Want to see it in action? Head over to sanity.io/learn/llms.txt (and /llms-full.txt) and bring the content into your favorite AI assistant. Hopefully, it will output better code. You can probably also ask it to adapt framework-specific course content to other frameworks with more luck.

Making developer education AI-ready (and human-friendly, too!)

As we've seen, making our Learn platform more "agent-friendly" wasn't just about dumping content into a text file and pushing it to git – it required some consideration of content structure and proper markdown serialization. By implementing these /llms.txt routes in Remix, we're not only making our content more accessible to AI agents but also future-proofing our platform for the evolving landscape of developer education.

The best part?
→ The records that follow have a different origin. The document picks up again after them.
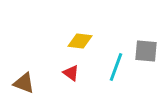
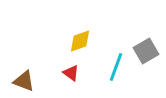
yellow diamond: rotated 25 degrees counterclockwise
gray square: rotated 35 degrees counterclockwise
brown triangle: moved 2 px up
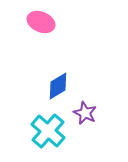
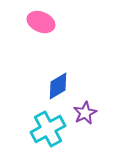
purple star: rotated 20 degrees clockwise
cyan cross: moved 2 px up; rotated 20 degrees clockwise
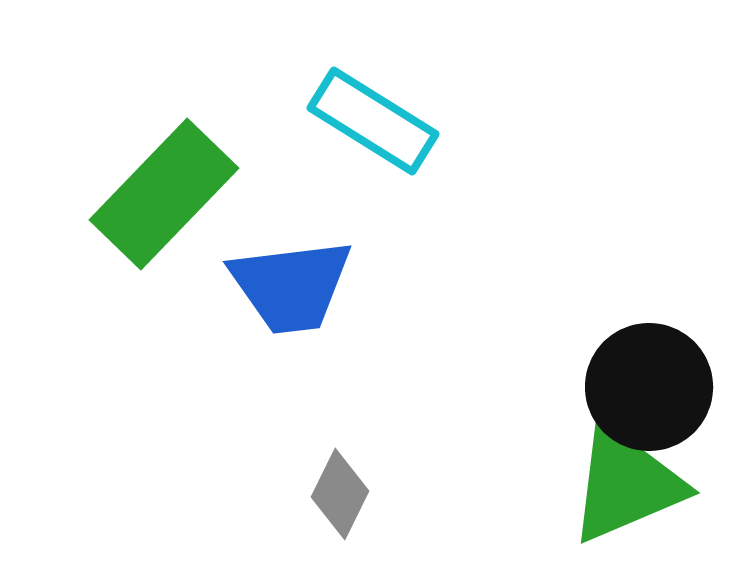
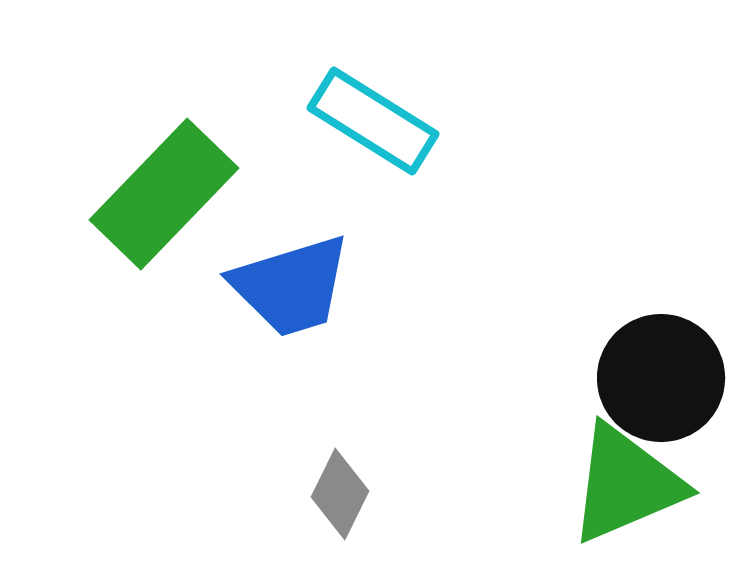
blue trapezoid: rotated 10 degrees counterclockwise
black circle: moved 12 px right, 9 px up
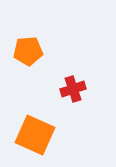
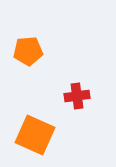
red cross: moved 4 px right, 7 px down; rotated 10 degrees clockwise
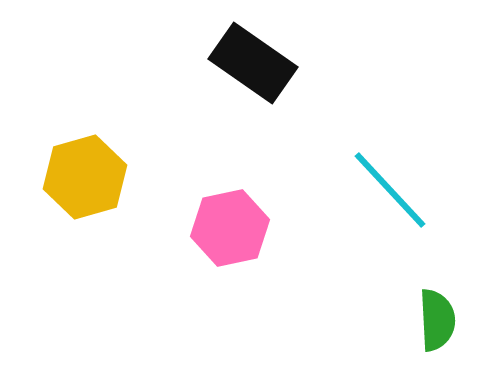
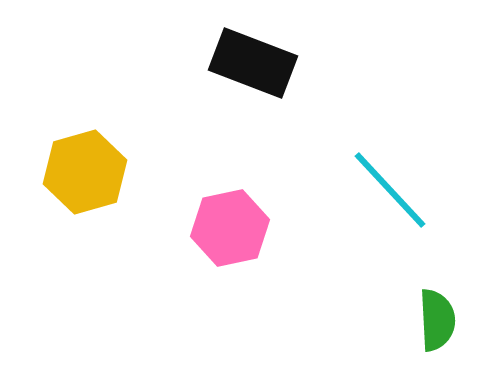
black rectangle: rotated 14 degrees counterclockwise
yellow hexagon: moved 5 px up
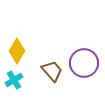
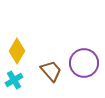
brown trapezoid: moved 1 px left
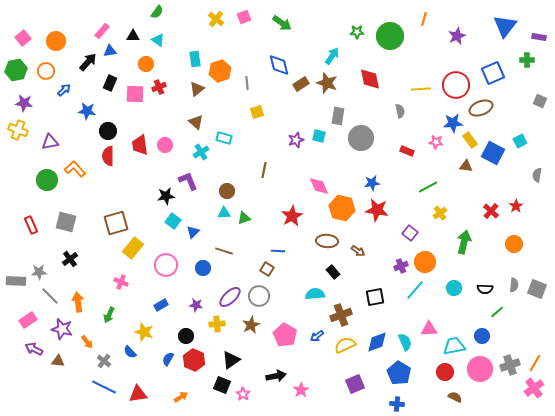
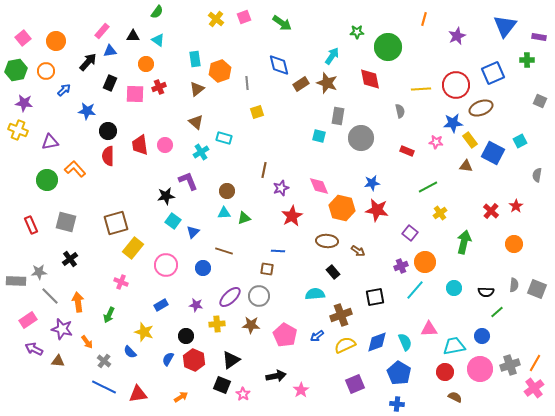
green circle at (390, 36): moved 2 px left, 11 px down
purple star at (296, 140): moved 15 px left, 48 px down
brown square at (267, 269): rotated 24 degrees counterclockwise
black semicircle at (485, 289): moved 1 px right, 3 px down
brown star at (251, 325): rotated 30 degrees clockwise
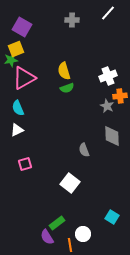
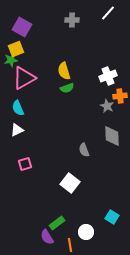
white circle: moved 3 px right, 2 px up
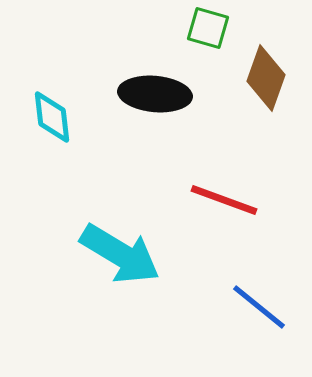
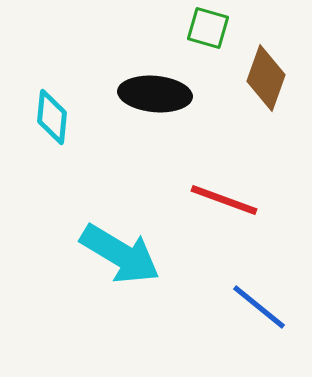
cyan diamond: rotated 12 degrees clockwise
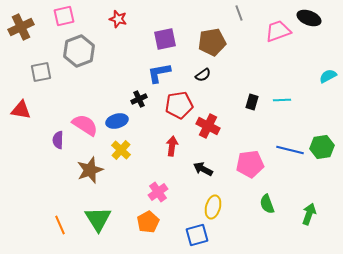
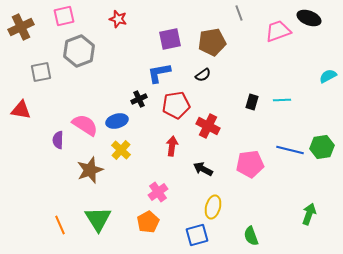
purple square: moved 5 px right
red pentagon: moved 3 px left
green semicircle: moved 16 px left, 32 px down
Since we're building on top of Sanity's structured content approach, adding new serialization formats or adapting to emerging AI content standards becomes a matter of extending our existing patterns rather than rebuilding from scratch. And since it's generated on demand from the same source, there no copy-pasting content, either!

As the relationship between developer tools and AI continues to evolve, we're curious to see how this enhanced agent experience will help developers learn and build with Sanity more effectively. Tell us if you have found it helpful!

After all, great educational content should work whether you're a human or an AI—and now ours does for both.